You might be safe, but….
As soon as the news of the iOS version of Pegasus spyware hit the market, Apple reacted immediately. The company released an iOS security update, 9.3.5, that covered all three of the above-mentioned vulnerabilities.
Google, the company that helped In the investigation of the Android version, also took another path and warned potential Pegasus targets directly. So, if you have updated your iOS devices to the latest version of the software and have not received a warning message from Google, you are perhaps not under scrutiny by Pegasus and safe.
However, saying that does not mean there are no other spyware around both Android and iOS devices. The threat of spyware attack is always there and you need to take proper measures to avert it. and, the existence of Pegasus proved that iOS spyware goes beyond poorly coded ransom-demanding websites and adware that are easy to block. Well, there are some serious threats to deal with. Here we bring to you three steps to stay safe from such possible malware attacks:
- Make sure you update your device or gadget on time and pay attention to all security updates. Do this without fail.
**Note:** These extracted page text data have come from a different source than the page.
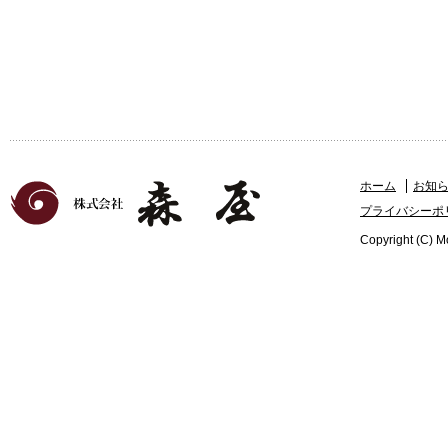
ホーム
お知
プライバシーポ
Copyright (C) Mo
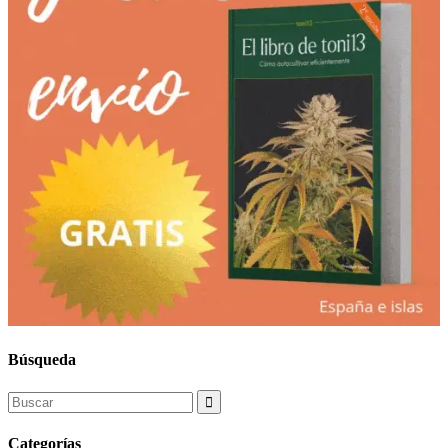
Búsqueda
Search
for:
Categorías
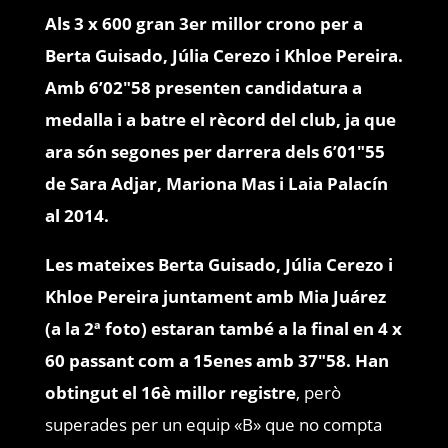
A
ls 3 x 600 gran 3er millor crono per a
Berta Guisado, Júlia Cerezo i Khloe Pereira.
Amb 6’02″58 presenten candidatura a
medalla i a batre el rècord del club, ja que
ara són segones per darrera dels 6’01″55
de Sara Adjar, Mariona Mas i Laia Palacín
al 2014.
Les mateixes Berta Guisado, Júlia Cerezo i
Khloe Pereira juntament amb Mia Juárez
(a la 2ª foto) estaran també a la final en 4 x
60 passant com a 15enes amb 37″58. Han
obtingut el 16è millor registre
, però
superades per un equip «B» que no compta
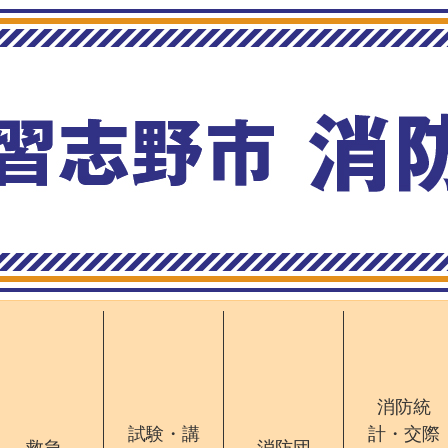
消防統
試験・講
計・交際
救急
消防団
- Instead of installing any random security solution, install a good security solution on your gadget. Although there no such solutions for iOS, we can hope that Pegasus would make Apple rethink and reconsider its policy.
- Do not fall for phishing. Beware of targeted phishing as it happened in the case of Ahmed Mansoor. In case you get a link from an unknown resource, do not be in a hurry to click on it. Think before you click. We will say do not click at all.
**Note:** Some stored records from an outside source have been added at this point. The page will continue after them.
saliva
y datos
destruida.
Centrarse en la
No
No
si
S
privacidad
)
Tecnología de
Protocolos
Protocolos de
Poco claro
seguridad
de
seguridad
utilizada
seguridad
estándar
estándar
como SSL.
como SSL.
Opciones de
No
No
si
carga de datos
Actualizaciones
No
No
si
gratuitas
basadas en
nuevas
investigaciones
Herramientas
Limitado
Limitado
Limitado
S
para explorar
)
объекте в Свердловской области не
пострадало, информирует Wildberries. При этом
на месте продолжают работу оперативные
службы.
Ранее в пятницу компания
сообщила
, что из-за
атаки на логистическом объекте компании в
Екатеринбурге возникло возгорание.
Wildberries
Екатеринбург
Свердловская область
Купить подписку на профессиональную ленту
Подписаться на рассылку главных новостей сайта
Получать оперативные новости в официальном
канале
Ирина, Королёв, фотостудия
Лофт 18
Following these simple steps would help you keep your device safe.
Pegasus Spyware and India:
At present, there is no confirmation on how much damage has happened in India, or to what extent people were targeted. However, a WhatsApp spokesperson has confirmed that some Indian users were among those who could have become the target of the cyber-attack that happened in May. In a blog post released by WhatsApp, “We sent a special WhatsApp message to approximately 1,400 users that we have reason to believe were impacted by [May 2019] attack to directly inform them about what happened.”
However how exactly does this Pegasus spyware work, particularly, after WhatsApp claims to provide high-end encryption techniques is still not known? Pegasus malware is said to be around in the market for three years now and is not ordinary spyware. It works by sending a link, and if the user clicks on it, it gets installed on your device. The moment it gets installed, it starts to contact control servers that enable it to relay commands so one can collect data from the infected gadget or device.
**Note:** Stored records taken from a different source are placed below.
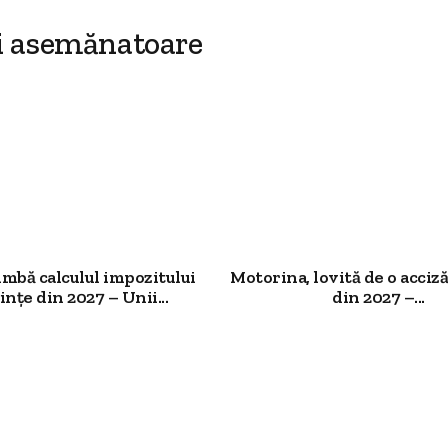
i asemănatoare
imbă calculul impozitului
Motorina, lovită de o acciz
ințe din 2027 – Unii...
din 2027 –...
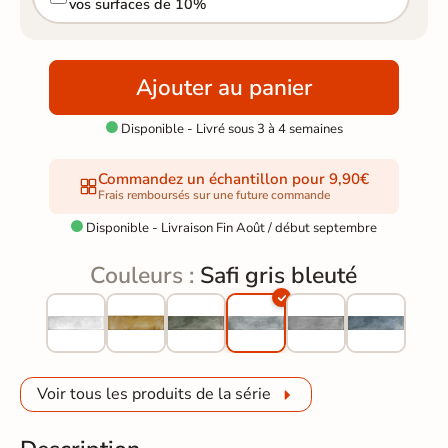
vos surfaces de 10%
Ajouter au panier
Disponible - Livré sous 3 à 4 semaines

Commandez un échantillon pour 9,90€
Frais remboursés sur une future commande
Disponible - Livraison Fin Août / début septembre

Couleurs :
Safi gris bleuté
Voir tous les produits de la série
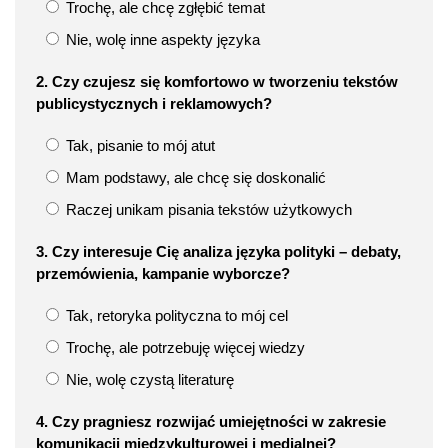
Trochę, ale chcę zgłębić temat
Nie, wolę inne aspekty języka
2. Czy czujesz się komfortowo w tworzeniu tekstów
publicystycznych i reklamowych?
Tak, pisanie to mój atut
Mam podstawy, ale chcę się doskonalić
Raczej unikam pisania tekstów użytkowych
3. Czy interesuje Cię analiza języka polityki – debaty,
przemówienia, kampanie wyborcze?
Tak, retoryka polityczna to mój cel
Trochę, ale potrzebuję więcej wiedzy
Nie, wolę czystą literaturę
4. Czy pragniesz rozwijać umiejętności w zakresie
komunikacji międzykulturowej i medialnej?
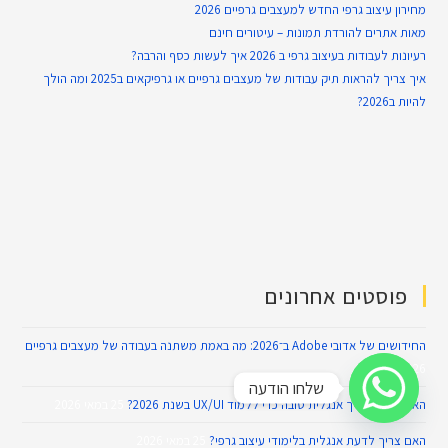
מחירון עיצוב גרפי החדש למעצבים גרפיים 2026
מאות אתרים להורדת תמונות – עיטורים חינם
רעיונות לעבודות בעיצוב גרפי ב 2026 איך לעשות כסף והרבה?
איך צריך להראות תיק עבודות של מעצבים גרפיים או גרפיקאים ב2025 ומה הולך
להיות ב2026?
פוסטים אחרונים
החידושים של אדובי Adobe ב־2026: מה באמת משתנה בעבודה של מעצבים גרפיים
26 במאי 2026
שלחו הודעה
האם באמת צריך אנגלית טובה כדי ללמוד UX/UI בשנת 2026?
25 במאי 2026
האם צריך לדעת אנגלית בלימודי עיצוב גרפי?
25 במאי 2026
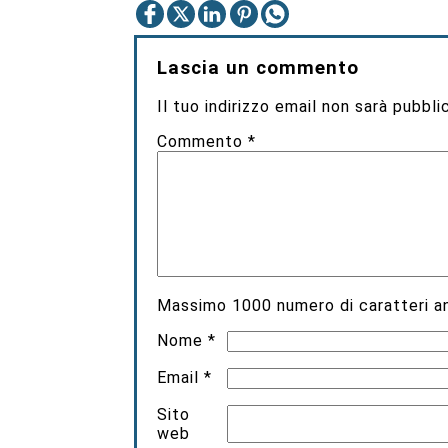
Lascia un commento
Il tuo indirizzo email non sarà pubbli
Commento
*
Massimo
1000
numero di caratteri an
Nome
*
Email
*
Sito
web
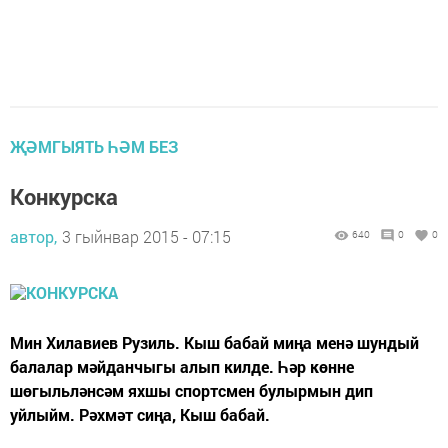
ҖӘМГЫЯТЬ ҺӘМ БЕЗ
Конкурска
автор,
3 гыйнвар 2015 - 07:15
640
0
0
Мин Хилавиев Рузиль. Кыш бабай миңа менә шундый
балалар мәйданчыгы алып килде. Һәр көнне
шөгыльләнсәм яхшы спортсмен булырмын дип
уйлыйм. Рәхмәт сиңа, Кыш бабай.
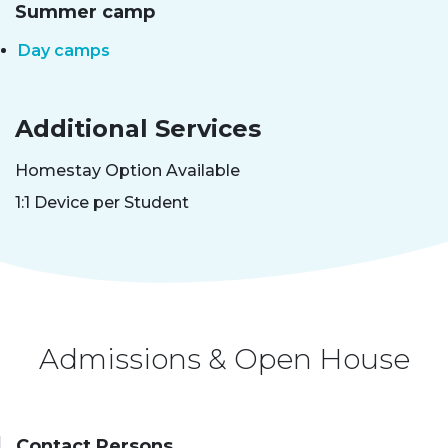
Summer camp
Day camps
Additional Services
Homestay Option Available
1:1 Device per Student
Admissions & Open House
Contact Persons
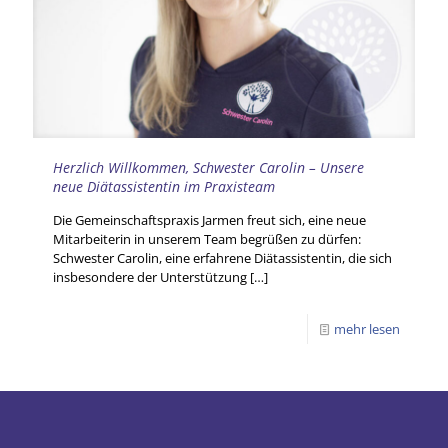
Herzlich Willkommen, Schwester Carolin – Unsere
neue Diätassistentin im Praxisteam
Die Gemeinschaftspraxis Jarmen freut sich, eine neue
Mitarbeiterin in unserem Team begrüßen zu dürfen:
Schwester Carolin, eine erfahrene Diätassistentin, die sich
insbesondere der Unterstützung
[…]
mehr lesen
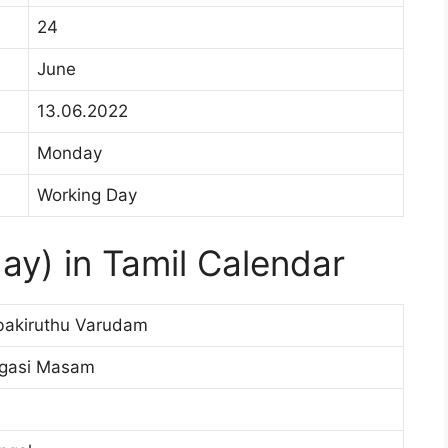
24
June
13.06.2022
Monday
Working Day
y) in Tamil Calendar
bakiruthu Varudam
igasi Masam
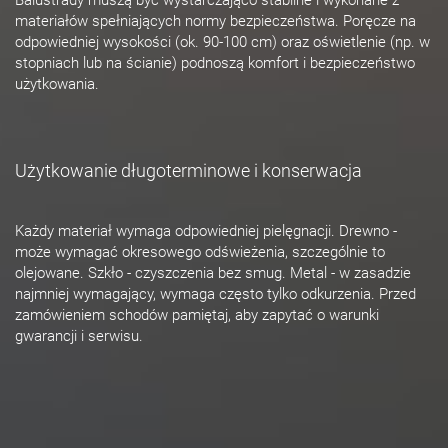
materiałów spełniających normy bezpieczeństwa. Poręcze na
odpowiedniej wysokości (ok. 90-100 cm) oraz oświetlenie (np. w
stopniach lub na ścianie) podnoszą komfort i bezpieczeństwo
użytkowania.
Użytkowanie długoterminowe i konserwacja
Każdy materiał wymaga odpowiedniej pielęgnacji. Drewno -
może wymagać okresowego odświeżenia, szczególnie to
olejowane. Szkło - czyszczenia bez smug. Metal - w zasadzie
najmniej wymagający, wymaga często tylko odkurzenia. Przed
zamówieniem schodów pamiętaj, aby zapytać o warunki
gwarancji i serwisu.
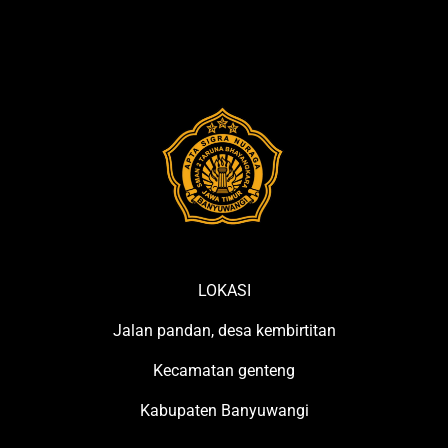
Borong
Juara
di
Kejuaraan
Karate
Bondowoso
Open
Bupati
Cup
I
2025
LOKASI
Jalan pandan, desa kembirtitan
Kecamatan genteng
Kabupaten Banyuwangi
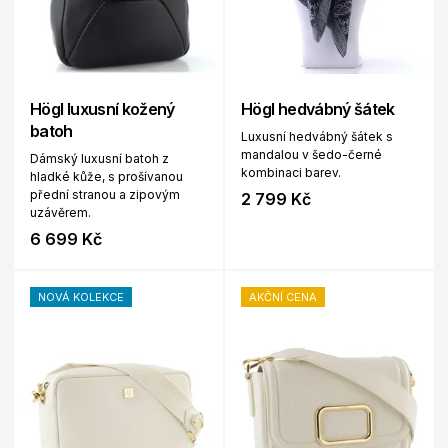
Högl luxusní kožený
Högl hedvábný šátek
batoh
Luxusní hedvábný šátek s
mandalou v šedo-černé
Dámský luxusní batoh z
kombinaci barev.
hladké kůže, s prošívanou
přední stranou a zipovým
2 799 Kč
uzávěrem.
6 699 Kč
NOVÁ KOLEKCE
AKČNÍ CENA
This particular spyware has the potential to steal your calendar info, contacts, voice calls, passwords made through messaging applications, in this case, WhatsApp. More importantly, the threat does not stop there because it can let the attacker have access to the microphone, camera, and GPS of your device. Pegasus spyware has been around for at least three years.
It is the popularity of WhatsApp that makes it an easy target for cybercriminals, hackers and other entities. Even law enforcement agencies across the globe want messages to be decrypted – a particular demand that WhatsApp is fighting in many countries, including India.
There is a lot more to Pegasus spyware that wreaked havoc in many countries. With more and more new details pouring in, it seems now is the time to employ safety measures to keep devices safe from such threats.